Interest groups are gearing up for the 2006 ballot, racing to collect the signatures needed for their proposals to reach the public for a vote. With the petition drive to place the Michigan Civil Rights Initiative on the ballot, there has been an influx of media attention focused on race-based initiatives. As Michigan legislators and residents debate the role race plays in today’s society, the Ypsilanti-based group People of Diversity United for Equality has proposed an initiative to allow defendants facing a criminal trial to request half their jury be of their own race. While the group’s proposal is understandably motivated by the pervasive discrimination in the criminal justice system, its shift away from traditional conceptions of due process in trial law threatens to undermine a key tenet of our judicial system and only risks perpetuating future injustice.

Jess Cox

It is not uncommon for prosecutors to use race strategically when creating a jury, often to the detriment of black defendants. It is unfortunate that the current system allows few ways for the accused, or their lawyers, to combat the problem. Backers of the proposal argue that all- or nearly all-white juries are not representative of minority communities and cannot be considered a true jury of peers when evaluating minority defendants.

But by launching this campaign, the group is asserting that race is the most important factor in determining who a defendant’s peers are. Certainly, race is a vital aspect of identity, but numerous other factors, such as regional location, also contribute to identity. By allowing defendants to regionally exchange jurors, the proposal would, in effect, value a jury of racial peers over one representative of the jurisdiction where a trial occurs.
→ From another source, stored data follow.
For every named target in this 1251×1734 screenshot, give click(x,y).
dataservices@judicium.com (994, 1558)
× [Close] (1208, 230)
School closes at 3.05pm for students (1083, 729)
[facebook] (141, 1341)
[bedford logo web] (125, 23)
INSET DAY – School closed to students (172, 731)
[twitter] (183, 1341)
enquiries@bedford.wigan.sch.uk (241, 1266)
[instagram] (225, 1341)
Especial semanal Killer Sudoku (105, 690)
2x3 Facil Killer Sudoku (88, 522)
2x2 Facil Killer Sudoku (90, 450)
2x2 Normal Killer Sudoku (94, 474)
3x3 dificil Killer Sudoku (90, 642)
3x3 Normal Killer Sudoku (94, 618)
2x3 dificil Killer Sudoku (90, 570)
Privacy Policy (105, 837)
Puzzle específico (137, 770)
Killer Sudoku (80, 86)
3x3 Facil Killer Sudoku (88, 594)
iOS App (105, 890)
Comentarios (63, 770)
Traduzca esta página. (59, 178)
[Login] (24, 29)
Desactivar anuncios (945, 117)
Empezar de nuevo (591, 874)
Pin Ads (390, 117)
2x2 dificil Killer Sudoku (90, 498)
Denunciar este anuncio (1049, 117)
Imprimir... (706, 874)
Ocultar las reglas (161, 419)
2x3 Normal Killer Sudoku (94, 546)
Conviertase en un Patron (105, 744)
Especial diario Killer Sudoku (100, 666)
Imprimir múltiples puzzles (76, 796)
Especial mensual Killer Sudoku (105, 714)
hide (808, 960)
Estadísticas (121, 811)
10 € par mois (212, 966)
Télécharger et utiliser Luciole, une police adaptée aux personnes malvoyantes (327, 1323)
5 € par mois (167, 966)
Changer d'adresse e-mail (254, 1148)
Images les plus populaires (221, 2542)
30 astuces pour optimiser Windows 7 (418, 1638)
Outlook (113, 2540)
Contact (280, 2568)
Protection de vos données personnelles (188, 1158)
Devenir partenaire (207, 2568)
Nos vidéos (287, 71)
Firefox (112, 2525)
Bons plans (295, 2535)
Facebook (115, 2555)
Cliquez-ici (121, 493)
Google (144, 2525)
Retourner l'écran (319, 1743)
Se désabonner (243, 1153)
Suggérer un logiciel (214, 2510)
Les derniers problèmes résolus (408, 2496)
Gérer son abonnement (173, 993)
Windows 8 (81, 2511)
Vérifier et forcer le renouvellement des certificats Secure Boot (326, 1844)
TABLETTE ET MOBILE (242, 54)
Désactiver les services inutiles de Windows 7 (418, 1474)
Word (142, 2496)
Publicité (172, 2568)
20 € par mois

The troubles with modifying the concept of a peer jury, however, do not stop with the de-emphasis of regional identity that PDUE’s proposal entails. Many people would assert that factors such as their political or religious beliefs play a far greater role in defining their peer group than either race or geographical location. If a peer jury is to contain a majority of citizens who match the defendant’s personal identity, it is difficult to see why a defendant should not have a jury of political or religious peers. There would be an endless list of ways to abuse the law.

The Bill of Rights guarantees that every citizen is granted the right to trial by a jury of peers. Certainly, this means that juries must be as diverse as the communities they represent, and those involved in the judicial process must ensure that potential jurors are never eliminated because of their race. By engineering juries to be representative of a defendant’s personal identity rather than of the community at large, however, PDUE’s proposal goes beyond ensuring diversity. Such a redefinition of the concept of a peer jury would encourage the future inclusion of other extraneous criteria in jury selection, and ultimately risk the fairness of trial by jury.